Lucca’s walls form a continuous circle around the historic centre. They are 12m high and 4.2km (2.4miles) long, have 11 bastions, and were built between the mid-1600s and 1800s. On the top of the walls is a walking, cycling, running area lined with trees that provide shade in the heat of the summer. The wall offers residents and tourists, who may be living or staying in flats with no outside space, the opportunity to exercise and just breathe. They are a symbol of Lucca and for me they always provide a sense of coming home to their protection when I have been away. One of the most wonderful things about the walls are the views they provide of the city within and the countryside and hills that surround Lucca. Outside the walls are meadows, moats and canals which form part of the overall structure of these fortifications.
The bastions, meadow areas, verges and canals have never been sprayed by chemicals. This has created the opportunity for biodiversity to flourish with dragonflies, beetles, bees and other beneficial bugs proliferating. In 2020 the Commune of Lucca decided to create a 2.7 km ecological corridor along the canals between Porta San Donato and Porta San Pietro to help out this wildlife, and the egrets, ducks and herons who feed on the insects and amphibians seem very happy.
Recently, an agreement has been signed between the University of Trieste and the University of Florence to study and extend the biodiversity of the walls. This is part of a study of urban parks and how they can encourage rare plants to grow. There are already nine types of protected irises growing here as well as other rare flowers. The Commune has agreed to selectively mow the grass here to protect and encourage these further, so we can look forward to even more birds, insects and flowers in the future. Personally, I really look forward to the return of the swallows, which nest in Porta San Donato, as real heralds of summer.
Not all new fauna are welcome. The walls were recently visited by a flock of sacred ibis. These migratory birds have decided to settle in some areas on their migratory journey and where they settle they are highly damaging to native wildlife. Fortunately, this flock moved on.
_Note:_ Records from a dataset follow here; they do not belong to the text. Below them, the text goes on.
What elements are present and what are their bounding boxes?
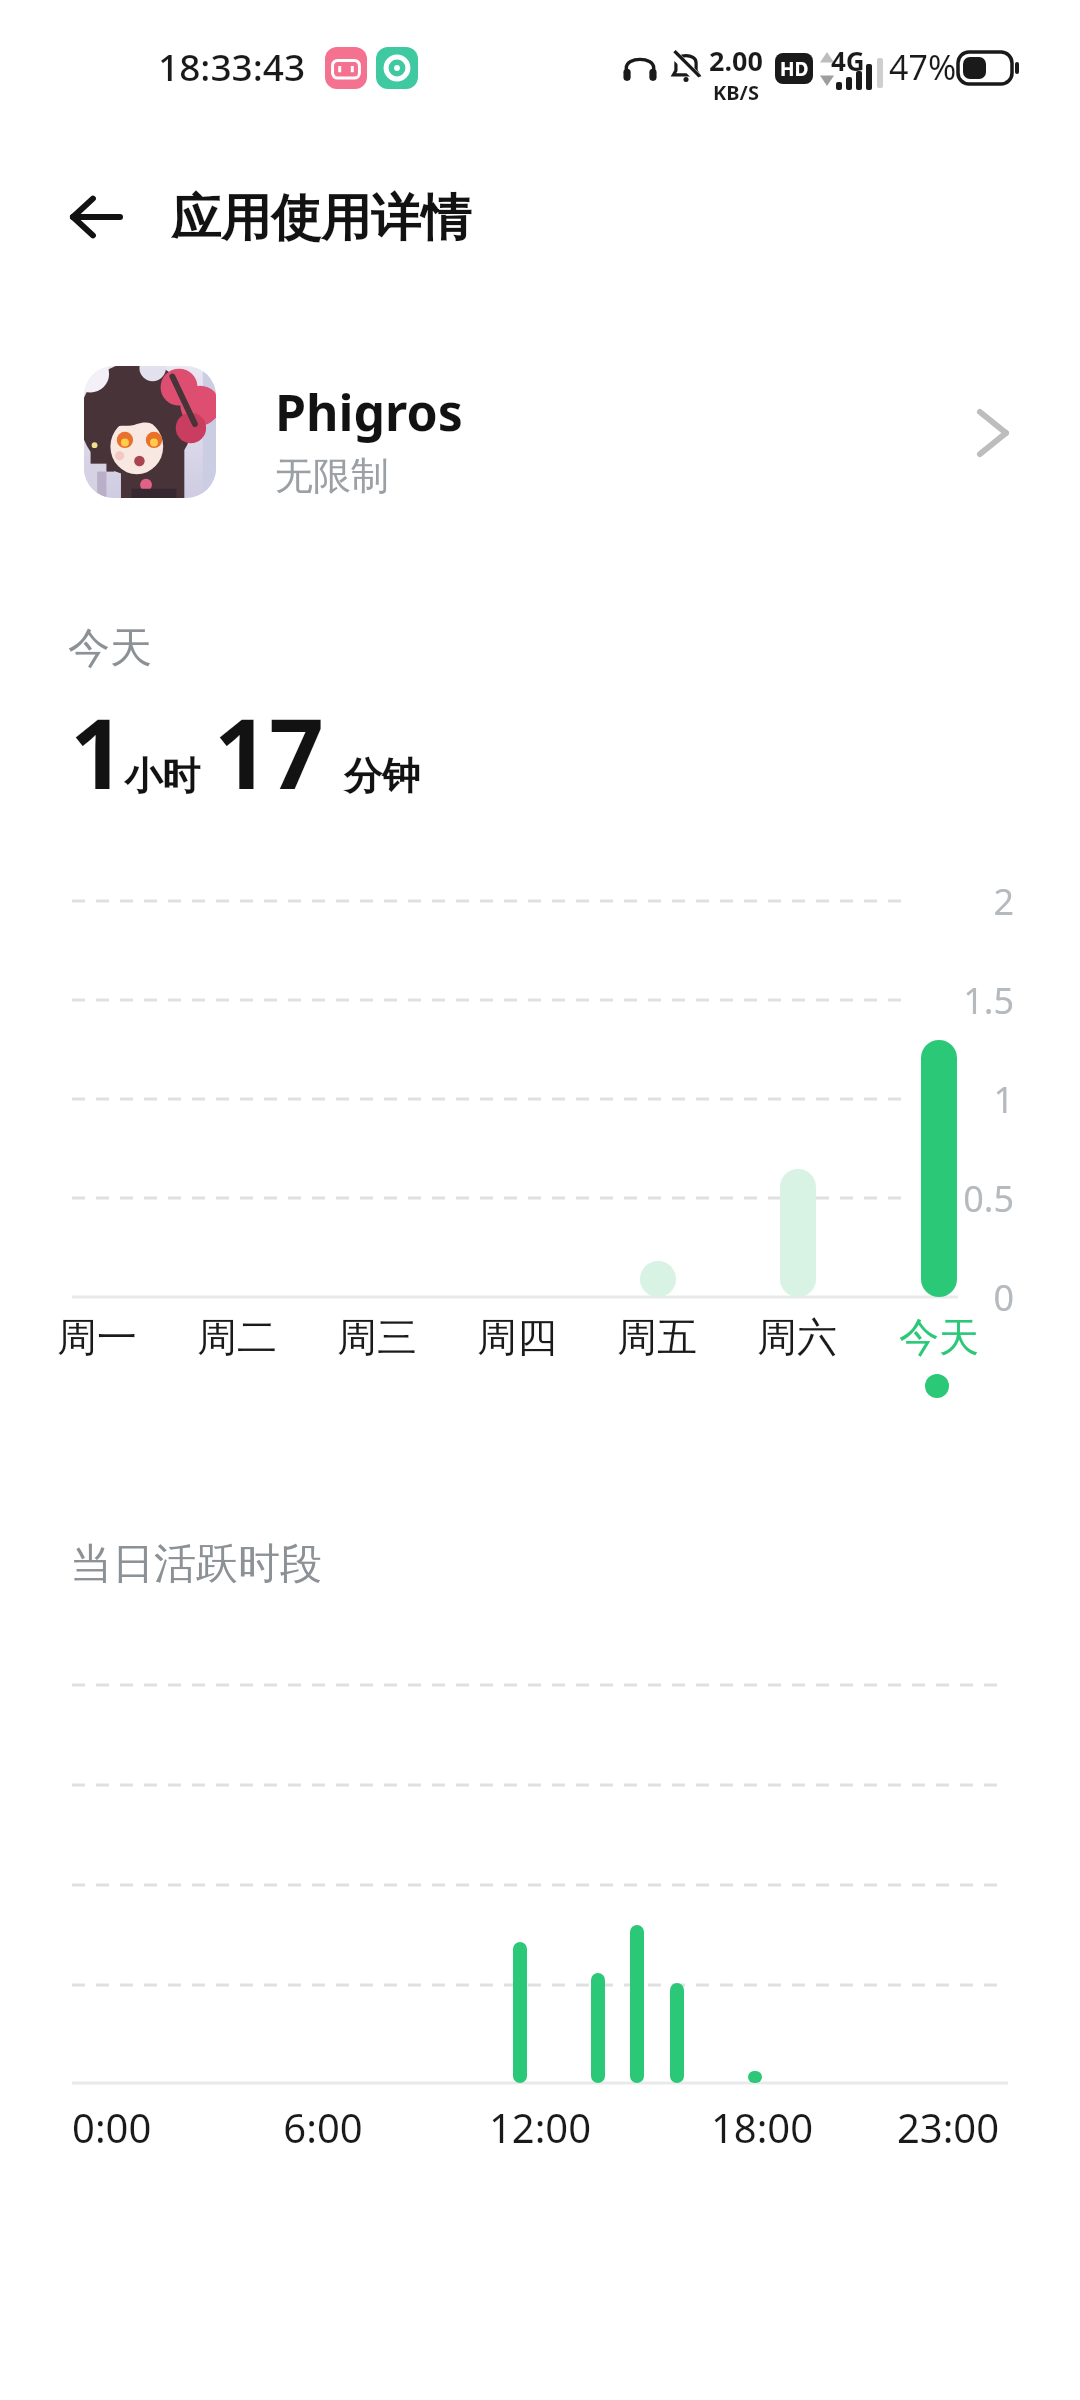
button[interactable]: Phigros bbox=[0, 346, 1080, 518]
staticText: 周二 bbox=[167, 1312, 307, 1362]
staticText: 周四 bbox=[447, 1312, 587, 1362]
staticText: HD bbox=[780, 56, 809, 82]
staticText: 47% bbox=[889, 44, 957, 90]
staticText: 周五 bbox=[587, 1312, 727, 1362]
staticText: 周一 bbox=[27, 1312, 167, 1362]
staticText: 无限制 bbox=[275, 452, 389, 500]
staticText: 周六 bbox=[727, 1312, 867, 1362]
staticText: 4G bbox=[831, 43, 865, 78]
staticText: 17 bbox=[214, 686, 324, 817]
staticText: 18:33:43 bbox=[158, 41, 306, 91]
staticText: 2.00 bbox=[709, 42, 763, 79]
staticText: 1 bbox=[930, 1075, 1014, 1124]
staticText: 0:00 bbox=[72, 2100, 152, 2154]
staticText: 今天 bbox=[68, 622, 152, 675]
staticText: 1 bbox=[70, 686, 125, 817]
staticText: 23:00 bbox=[878, 2100, 1018, 2154]
staticText: 小时 bbox=[124, 752, 200, 800]
staticText: KB/S bbox=[713, 79, 759, 106]
staticText: 2 bbox=[930, 877, 1014, 926]
button[interactable] bbox=[54, 186, 138, 248]
staticText: 分钟 bbox=[344, 752, 420, 800]
staticText: 12:00 bbox=[470, 2100, 610, 2154]
staticText: 0 bbox=[930, 1273, 1014, 1322]
staticText: 0.5 bbox=[930, 1174, 1014, 1223]
staticText: 当日活跃时段 bbox=[70, 1538, 322, 1591]
staticText: 1.5 bbox=[930, 976, 1014, 1025]
staticText: 6:00 bbox=[263, 2100, 383, 2154]
staticText: Phigros bbox=[275, 378, 463, 446]
staticText: 应用使用详情 bbox=[171, 187, 471, 250]
staticText: 今天 bbox=[869, 1312, 1009, 1362]
staticText: 18:00 bbox=[692, 2100, 832, 2154]
staticText: 周三 bbox=[307, 1312, 447, 1362]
In the early morning, after the rain, even the humble flowers such as the daisies and buttercups are beautiful. I like to walk with my camera as it helps me ‘see’ and focus on the present and the small things. Focusing on the moment – mindfulness – helps your mental health. So get up early and explore the beauty of the walls, as the sun rises over them and selectively lights the buildings in the historic centre. See you there.